Records for this exercise Block Start

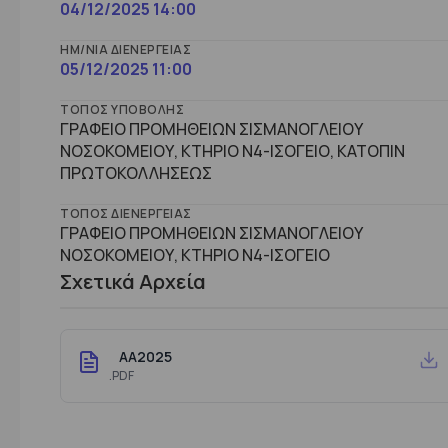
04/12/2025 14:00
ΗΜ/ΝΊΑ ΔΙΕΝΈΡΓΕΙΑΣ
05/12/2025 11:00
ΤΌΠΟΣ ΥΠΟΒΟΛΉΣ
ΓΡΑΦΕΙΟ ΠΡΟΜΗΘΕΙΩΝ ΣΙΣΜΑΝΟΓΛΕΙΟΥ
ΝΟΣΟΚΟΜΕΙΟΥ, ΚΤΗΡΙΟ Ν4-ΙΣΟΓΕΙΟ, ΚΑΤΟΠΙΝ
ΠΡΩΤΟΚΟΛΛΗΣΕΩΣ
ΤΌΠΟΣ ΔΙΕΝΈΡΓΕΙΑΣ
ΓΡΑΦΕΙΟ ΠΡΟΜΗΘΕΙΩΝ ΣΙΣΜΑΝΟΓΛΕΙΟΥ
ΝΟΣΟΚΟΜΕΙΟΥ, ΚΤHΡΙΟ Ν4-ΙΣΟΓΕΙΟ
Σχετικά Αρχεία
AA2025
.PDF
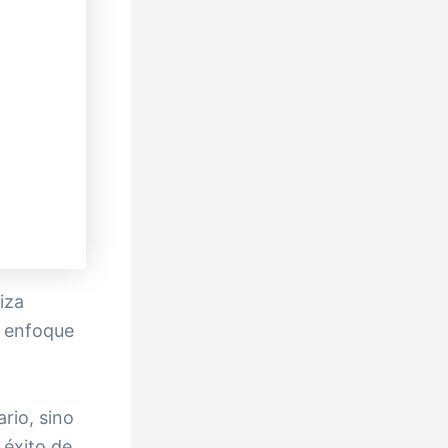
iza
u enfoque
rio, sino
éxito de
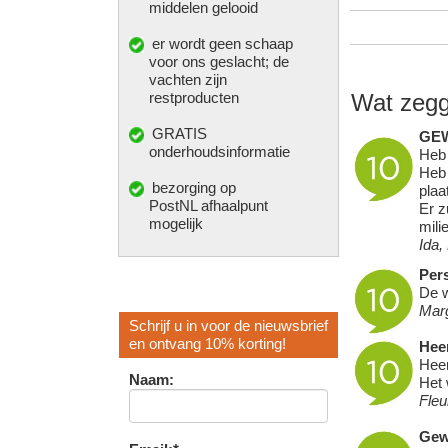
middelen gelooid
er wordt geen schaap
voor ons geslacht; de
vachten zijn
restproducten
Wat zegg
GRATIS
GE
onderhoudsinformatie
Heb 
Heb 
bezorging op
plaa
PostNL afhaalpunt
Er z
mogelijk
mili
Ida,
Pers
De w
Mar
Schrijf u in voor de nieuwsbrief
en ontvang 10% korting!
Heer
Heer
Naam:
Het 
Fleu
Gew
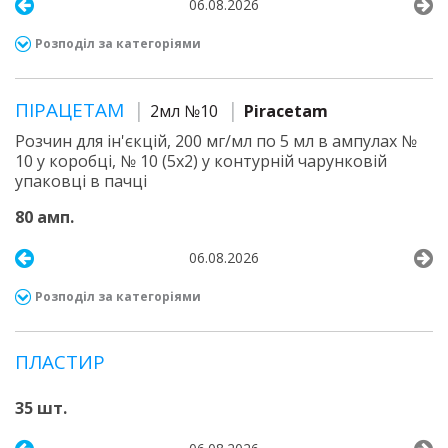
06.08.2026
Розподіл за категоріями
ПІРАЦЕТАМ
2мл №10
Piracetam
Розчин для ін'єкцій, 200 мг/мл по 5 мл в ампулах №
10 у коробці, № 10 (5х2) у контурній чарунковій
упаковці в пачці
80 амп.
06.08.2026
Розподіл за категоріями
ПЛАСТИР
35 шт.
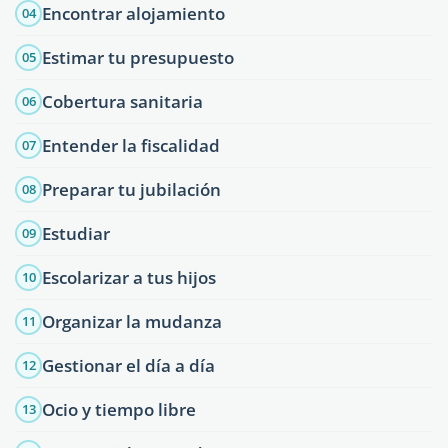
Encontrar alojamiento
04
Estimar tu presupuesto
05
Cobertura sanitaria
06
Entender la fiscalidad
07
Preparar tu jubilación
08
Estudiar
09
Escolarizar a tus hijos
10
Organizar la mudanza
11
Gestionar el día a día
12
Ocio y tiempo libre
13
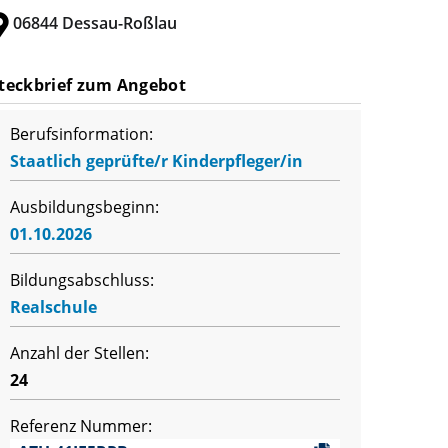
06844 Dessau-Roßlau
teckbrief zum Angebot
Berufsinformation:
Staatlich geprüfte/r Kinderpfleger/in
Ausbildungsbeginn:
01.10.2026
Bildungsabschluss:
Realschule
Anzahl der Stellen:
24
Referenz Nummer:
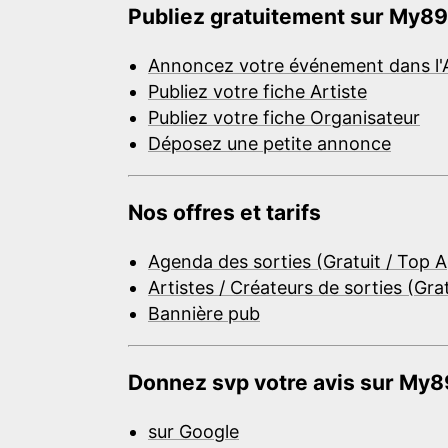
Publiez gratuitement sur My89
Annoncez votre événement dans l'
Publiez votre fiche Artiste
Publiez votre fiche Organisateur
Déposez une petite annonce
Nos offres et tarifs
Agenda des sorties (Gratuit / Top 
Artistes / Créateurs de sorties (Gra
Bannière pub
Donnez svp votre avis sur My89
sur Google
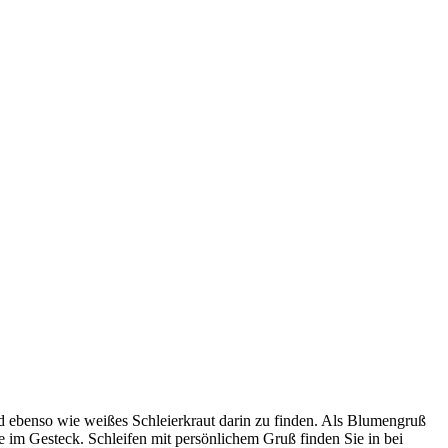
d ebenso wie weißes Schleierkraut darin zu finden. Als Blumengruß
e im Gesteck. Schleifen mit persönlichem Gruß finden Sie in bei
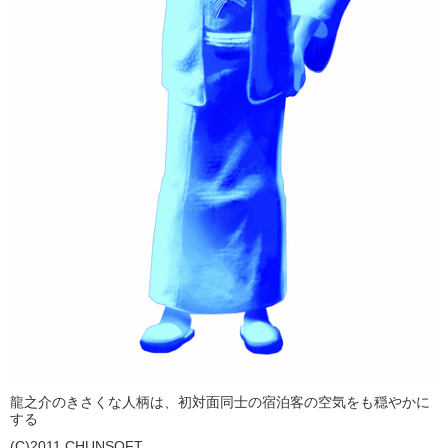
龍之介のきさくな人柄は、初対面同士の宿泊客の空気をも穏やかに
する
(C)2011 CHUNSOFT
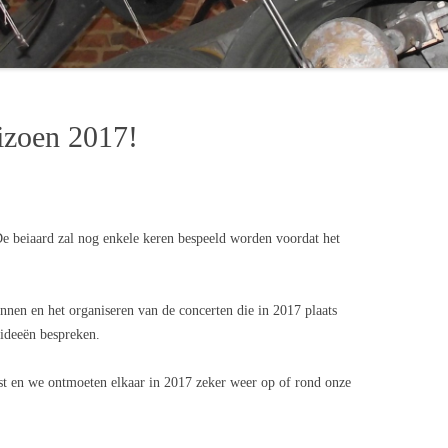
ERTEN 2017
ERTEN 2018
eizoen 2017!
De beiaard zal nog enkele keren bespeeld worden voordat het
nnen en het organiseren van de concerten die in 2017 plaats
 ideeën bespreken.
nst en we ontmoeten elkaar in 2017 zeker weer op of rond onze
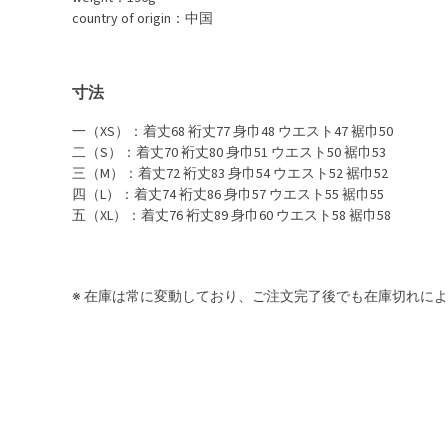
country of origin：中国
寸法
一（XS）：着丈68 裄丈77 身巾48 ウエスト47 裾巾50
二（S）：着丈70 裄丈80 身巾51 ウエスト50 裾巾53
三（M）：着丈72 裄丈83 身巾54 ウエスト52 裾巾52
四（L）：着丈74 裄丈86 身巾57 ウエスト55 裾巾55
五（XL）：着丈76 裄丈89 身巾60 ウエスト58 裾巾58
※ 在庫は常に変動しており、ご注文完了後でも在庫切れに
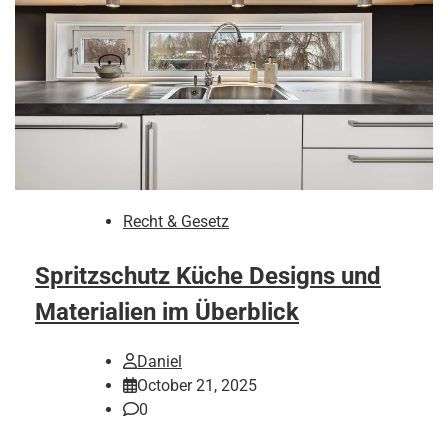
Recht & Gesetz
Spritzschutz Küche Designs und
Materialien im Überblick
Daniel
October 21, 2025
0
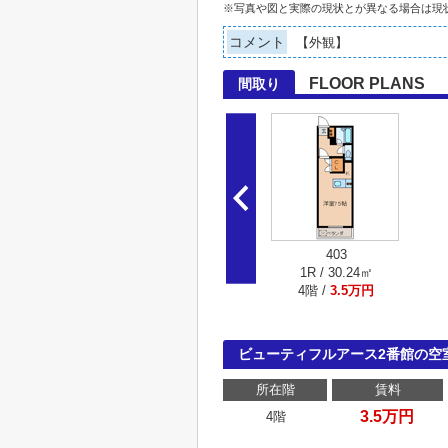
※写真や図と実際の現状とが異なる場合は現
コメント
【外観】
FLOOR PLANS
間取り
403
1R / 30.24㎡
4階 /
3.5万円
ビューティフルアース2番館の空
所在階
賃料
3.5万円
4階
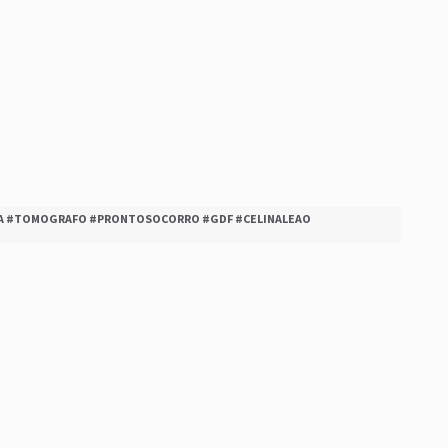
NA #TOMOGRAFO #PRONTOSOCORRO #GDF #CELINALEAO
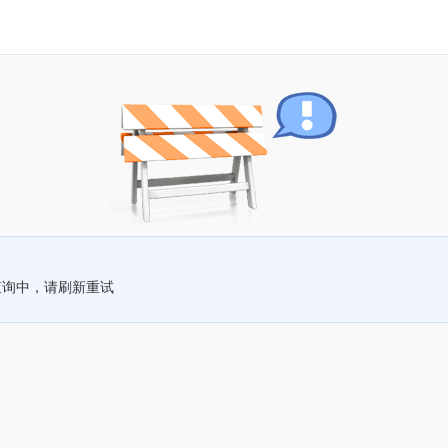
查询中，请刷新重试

Records for this exercise Block End

Your instructions: Drop the pictures and reproduce the rest of the data above exactly.

Completed exercise:
04/12/2025 14:00
ΗΜ/ΝΊΑ ΔΙΕΝΈΡΓΕΙΑΣ
05/12/2025 11:00
ΤΌΠΟΣ ΥΠΟΒΟΛΉΣ
ΓΡΑΦΕΙΟ ΠΡΟΜΗΘΕΙΩΝ ΣΙΣΜΑΝΟΓΛΕΙΟΥ
ΝΟΣΟΚΟΜΕΙΟΥ, ΚΤΗΡΙΟ Ν4-ΙΣΟΓΕΙΟ, ΚΑΤΟΠΙΝ
ΠΡΩΤΟΚΟΛΛΗΣΕΩΣ
ΤΌΠΟΣ ΔΙΕΝΈΡΓΕΙΑΣ
ΓΡΑΦΕΙΟ ΠΡΟΜΗΘΕΙΩΝ ΣΙΣΜΑΝΟΓΛΕΙΟΥ
ΝΟΣΟΚΟΜΕΙΟΥ, ΚΤHΡΙΟ Ν4-ΙΣΟΓΕΙΟ
Σχετικά Αρχεία
AA2025
.PDF
iza
u enfoque
rio, sino
éxito de
middelen gelooid
er wordt geen schaap
voor ons geslacht; de
vachten zijn
restproducten
Wat zegg
GRATIS
GE
onderhoudsinformatie
Heb 
Heb 
bezorging op
plaa
PostNL afhaalpunt
Er z
mogelijk
mili
Ida,
Pers
De w
Mar
Schrijf u in voor de nieuwsbrief
en ontvang 10% korting!
Heer
Heer
Naam:
Het 
Fleu
Gew
06.08.2026
Розподіл за категоріями
ПІРАЦЕТАМ
2мл №10
Piracetam
Розчин для ін'єкцій, 200 мг/мл по 5 мл в ампулах №
10 у коробці, № 10 (5х2) у контурній чарунковій
упаковці в пачці
80 амп.
06.08.2026
Розподіл за категоріями
ПЛАСТИР
35 шт.
Encontrar alojamiento
04
Estimar tu presupuesto
05
Cobertura sanitaria
06
Entender la fiscalidad
07
Preparar tu jubilación
08
Estudiar
09
Escolarizar a tus hijos
10
Organizar la mudanza
11
Gestionar el día a día
12
Ocio y tiempo libre
13
06844 Dessau-Roßlau
teckbrief zum Angebot
Berufsinformation:
Staatlich geprüfte/r Kinderpfleger/in
Ausbildungsbeginn:
01.10.2026
Bildungsabschluss:
Realschule
Anzahl der Stellen:
24
Referenz Nummer:
Publiez gratuitement sur My89
Annoncez votre événement dans l'
Publiez votre fiche Artiste
Publiez votre fiche Organisateur
Déposez une petite annonce
Nos offres et tarifs
Agenda des sorties (Gratuit / Top 
Artistes / Créateurs de sorties (Gra
Bannière pub
Donnez svp votre avis sur My89
sur Google
d ebenso wie weißes Schleierkraut darin zu finden. Als Blumengruß
e im Gesteck. Schleifen mit persönlichem Gruß finden Sie in bei
龍之介のきさくな人柄は、初対面同士の宿泊客の空気をも穏やかに
する
(C)2011 CHUNSOFT
ERTEN 2017
ERTEN 2018
eizoen 2017!
De beiaard zal nog enkele keren bespeeld worden voordat het
nnen en het organiseren van de concerten die in 2017 plaats
 ideeën bespreken.
nst en we ontmoeten elkaar in 2017 zeker weer op of rond onze
country of origin：中国
寸法
一（XS）：着丈68 裄丈77 身巾48 ウエスト47 裾巾50
二（S）：着丈70 裄丈80 身巾51 ウエスト50 裾巾53
三（M）：着丈72 裄丈83 身巾54 ウエスト52 裾巾52
四（L）：着丈74 裄丈86 身巾57 ウエスト55 裾巾55
五（XL）：着丈76 裄丈89 身巾60 ウエスト58 裾巾58
※ 在庫は常に変動しており、ご注文完了後でも在庫切れに
Recht & Gesetz
Spritzschutz Küche Designs und
Materialien im Überblick
Daniel
October 21, 2025
0
※写真や図と実際の現状とが異なる場合は現
コメント
【外観】
FLOOR PLANS
間取り
403
1R / 30.24㎡
4階 /
3.5万円
ビューティフルアース2番館の空
所在階
賃料
3.5万円
4階
NA #TOMOGRAFO #PRONTOSOCORRO #GDF #CELINALEAO
查询中，请刷新重试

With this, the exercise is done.